(US$ billion, on 12M rolling basis as of Jan-19)
We have seen a sharp improvement in external imbalances since mid-2018. There has been a correction in foreign trade balance on the back of increased price competitiveness that has supported exports and with weakening domestic demand weighing on imports. This trend has continued in the first month of 2019 with a monthly current account deficit at US$-0.8 billion, translating into an annual figure of US$-21.6 billion, the best reading since Mar-10. In the breakdown, the improvement over the same month of 2017 is again attributable to the contraction in foreign trade. The improvement in services income - with healthy tourism revenues and the contribution from transport revenues - roughly offset the deterioration in primary and secondary income balances.
External Deficit (USDbn, 12M rolling)
On the financing front, the capital flow outlook somewhat improved, recording its highest inflows since Apr-18 at US$6.1 billion in January. Given the mild external deficit and the US$-1.8 billion outflows via net errors & omissions, official reserves recorded a US$3.5 billion increase.
The capital inflows are mainly attributable to (1) non-residents’ purchases in the equity market at US$1.3 billion, as well as bond issuances by banks (US$1.1 billion) and the Treasury (US$3.4 billion) - showing an acceleration in portfolio flows, (2) an increase in deposits held by foreign investors amounting to US$2.4 billion, (3) US$1.1 billion trade credits, and (4) US$0.9 billion gross FDI, despite drags from a US$1.2 billion increase in residents' assets held abroad (mainly due to local banks having more deposits) and, more importantly, continuing debt repayments at US$2.6 billion (mainly through banks’ short and long term debt payments).
Breakdown of C/A Financing (12M Rolling, USDbn)
(Positive sign in reserves shows reserve accumulation )

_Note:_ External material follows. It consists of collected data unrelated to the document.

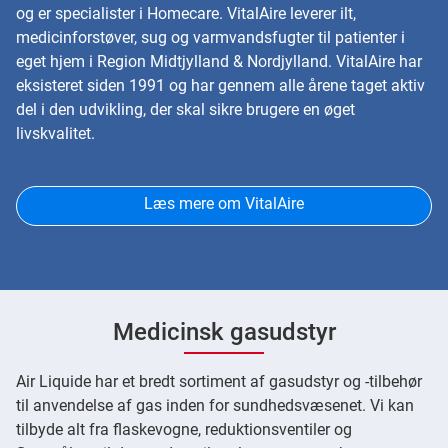
og er specialister i Homecare. VitalAire leverer ilt,
medicinforstøver, sug og varmvandsfugter til patienter i
eget hjem i Region Midtjylland & Nordjylland
. VitalAire har
eksisteret siden 1991 og har gennem alle årene taget aktiv
del i den udvikling, der skal sikre brugere en øget
livskvalitet.
Læs mere om VitalAire
Medicinsk gasudstyr
Air Liquide har et bredt sortiment af gasudstyr og -tilbehør
til anvendelse af gas inden for sundhedsvæsenet. Vi kan
tilbyde alt fra flaskevogne, reduktionsventiler og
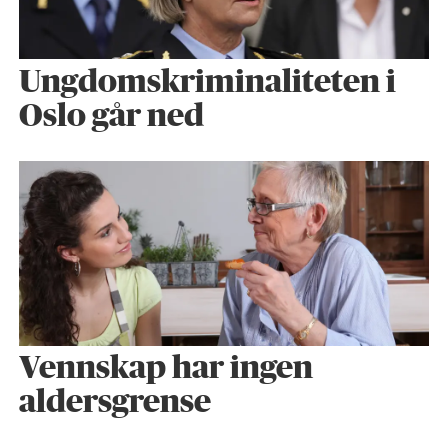
Ungdomskriminaliteten i
Oslo går ned
Vennskap har ingen
aldersgrense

The January capital account data shows further deleveraging by the banking sector translating into a monthly rollover ratio at 31%, pulling the 12M rolling figure down to 75%. For the corporate sector, this stood at 84% in January and 134% on a 12M rolling basis.
Overall, the January data indicates that capital flows have improved with increasing government borrowing. The challenging picture for external financing continues to reflect reduced borrowing by corporates and especially by banks. Turkey will likely remain sensitive to shifts in global risk appetite on the back of still sizeable external financing needs, mostly due to private debt amortization, though the government’s increasing external leveraging recently should help to ease the pressure. In the period ahead, the pace of external rebalancing will likely slow, before rising gradually in the second half.